Aslı Nur Akaydın
Bakterilerin insan beyninde yaşamaları mümkün ve bunun akıllara durgunluk veren bazı sonuçları olabilir!
Bakteriler her yerdeler; bu sabah dokunduğunuz kaygan merdiven tırabzanlarından okyanusların diplerine dek, bağırsak kanalınızda mutlu yaşamlarına devam eden trilyon dolusu bakteriyi de unutmayalım. Ancak, uzun süredir sağlıklı bir insan beyninin bakteri dünyasından uzakta güvenli bir sığınak olduğu düşünülüyordu.

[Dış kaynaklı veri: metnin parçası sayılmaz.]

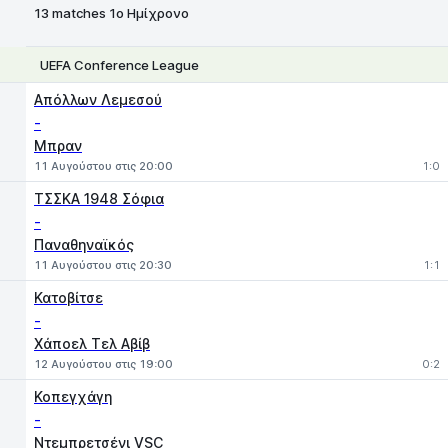
13 matches 1ο Ημίχρονο
UEFA Conference League
1
X
2
Απόλλων Λεμεσού
-
Μπραν
11 Αυγούστου στις 20:00
1:0
ΤΣΣΚΑ 1948 Σόφια
-
Παναθηναϊκός
11 Αυγούστου στις 20:30
1:1
Κατοβίτσε
-
Χάποελ Τελ Αβίβ
12 Αυγούστου στις 19:00
0:2
Κοπεγχάγη
-
Ντεμπρετσένι VSC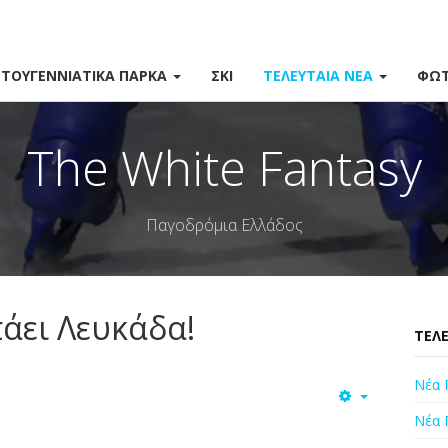
ΣΤΟΥΓΕΝΝΙΆΤΙΚΑ ΠΆΡΚΑ
ΣΚΙ
ΤΕΛΕΥΤΑΊΑ ΝΈΑ
ΦΩΤ
The White Fantasy
Παγοδρόμια Ελλάδος
πάει Λευκάδα!
ΤΕΛΕ
Νέα 
Νέα 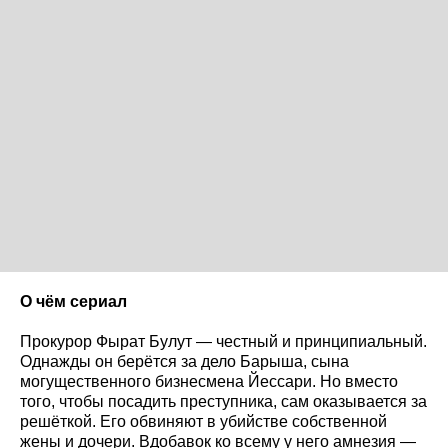
О чём сериал
Прокурор Фырат Булут — честный и принципиальный.
Однажды он берётся за дело Барыша, сына
могущественного бизнесмена Йессари. Но вместо
того, чтобы посадить преступника, сам оказывается за
решёткой. Его обвиняют в убийстве собственной
жены и дочери. Вдобавок ко всему у него амнезия —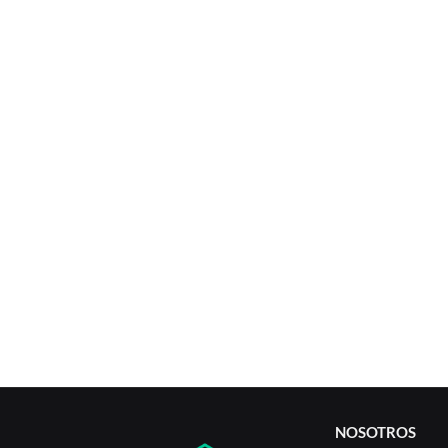
NOSOTROS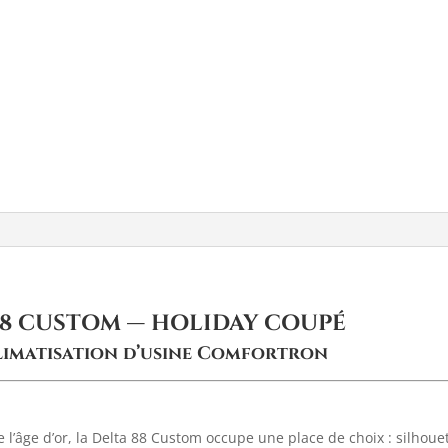
–
1969
88 CUSTOM — HOLIDAY COUPÉ
· Climatisation d’usine Comfortron
 l’âge d’or, la Delta 88 Custom occupe une place de choix : silhou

Şimdi ise, devrim yaratıcı bir potansiyel taşıyan bir araştırma, beynimizde bakterilerin var olduğunu ortaya koyuyor ve bu akıllara durgunluk verecek bazı sonuçlar doğurabilecek bir keşif. Bu ön çalışma kesin olarak doğruysa, bağırsak bakterilerinin beynimizin işlevleri, davranışlarımız ve duygularımız üzerine olan bariz etkisini de açıklayabilir.
Alabama Üniversitesi’nden bir grup nörobiyolog, ön çalışmalarının bulgularını Society for Neuroscience’ın yıllık toplantısında sundular.
Beyinin kendi mikrobiyotasına sahip olduğu fikri bir süredir ortalıkta dolaşmaktaydı, ancak bilim insanları şimdiye kadar sağlam kanıtlar elde edememişlerdi. Bu çalışmada, 34 insan beyni otopsisinden örnekleri incelediler – Science’a göre bunların yarısı şizofreni hastalarına aitti- ve tüm beyinlerin değişen miktarlarda çubuk şekilli bakteriler içerdiğini keşfettiler. Bakterilerin çoğu substantia nigra, hipokampüs ve prefrontal korkteksteydi, az miktarı da striyatumdaydı.
“İnsan ya da hayvanlarda; bakteriler, beyine bağırsaktan veya genizden gelip yerleştikten sonra yaşamlarına devam ediyorlarsa, bu kesinlikle devrim yaratacak bir şey.” diye söyledi Birmingham’daki Alabama Üniversitesi’nden başyazar Dr. Rosalinda C Roberts.
Bakterilerin varlığının, ölümden sonra bağırsak bakterilerinin beyne sızmış olmalarından kaynaklanma olasılığını ortadan kaldırmak için araştırmacılar daha sonra tamamen aynı süreçten geçirilmiş olan steril farelerin beyinlerini incelediler ve bakterilerle bir kontaminasyon olmadığını buldular. Bu -kesin olmamasına rağmen- insan beyinlerinin ölümden sonra kontaminasyon dolayısıyla bakteri içermediklerini gösteriyor.
Belki de hepsinden ilginç olanı, bakteriler bağırsakta görülenlerle aynı tür bakterilerdi; Firmicutes, Proteobacteria ve Bacteroidetes gibi.
Beyinde bakterilerin tespit edilmesi, özellikle de beynin kan damarlarının yakınında bir sınır görevi görerek beyini istenmeyen istilacılara karşı koruyan bir hücreler duvarı olan kan-beyin bariyerinden ötürü daha da merak uyandırıcı. Eğer bakteri gibi herhangi bir patojen bu bariyeri aşabiliyorsa hayati tehlike oluşturan bir iltihaba yol açabilir. Ancak bu yeni keşfedilen bakterilerin görünüşe göre böyle bir etkisi yok.
Öyleyse, bu bakteriler beyine nasıl girebildiler? Bağırsaktan mı geldiler? Beyin aktivitesine bir şekilde etki ediyorlar mı? Araştırmanın henüz erken aşamaları olduğundan, bilim insanları bu soruların hiçbirine kesin cevap veremiyorlar. Yine de, “beyin mikrobiyomu” hakkında yapılacak ileri çalışmalarla bakteriler bağırsaklarımız ve beyinlerimiz arasındaki derin ve gizemli ilişkinin sırlarını aralamayı umut ediyorlar.
“Bu çalışmalar henüz başlangıç aşamasında” diye uyarıyor Roberts. “Bu sonuçlar karşısında temel olarak iki tepki verdim: dizginlenemez bir heves ve temkin. Tüm bilimsel çalışmalarda geçerli olduğu gibi, bunların da detaylı olarak gözden geçirilip yayınlanması ve şüphelerin ortadan kaldırılması için tekrarlanmaları gerekecek.”